--- Data section ---
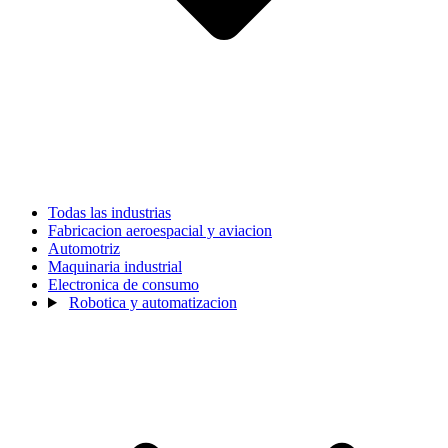
Todas las industrias
Fabricacion aeroespacial y aviacion
Automotriz
Maquinaria industrial
Electronica de consumo
Robotica y automatizacion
---
What you will do —
Only what runs from the line containing "Electronica de consumo" through the final line of the entries above belongs in the answer, restated exactly.

Result —
Electronica de consumo
Robotica y automatizacion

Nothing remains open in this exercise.